# [Task prompt]
Everything in the records must be reproduced exactly, except for the pictures.

# [Record set]

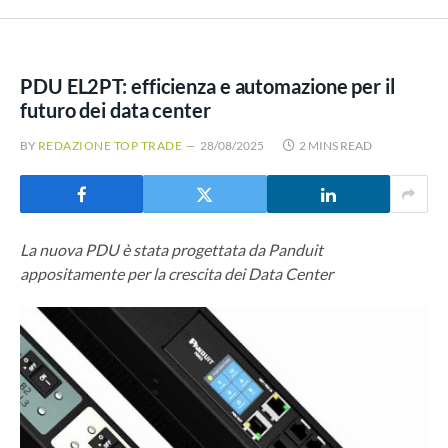
PDU EL2PT: efficienza e automazione per il
futuro dei data center
BY
REDAZIONE TOP TRADE
28/08/2025
2 MINS READ
La nuova PDU è stata progettata da Panduit
appositamente per la crescita dei Data Center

# [Answer box]
PDU EL2PT: efficienza e automazione per il
futuro dei data center
BY
REDAZIONE TOP TRADE
28/08/2025
2 MINS READ
La nuova PDU è stata progettata da Panduit
appositamente per la crescita dei Data Center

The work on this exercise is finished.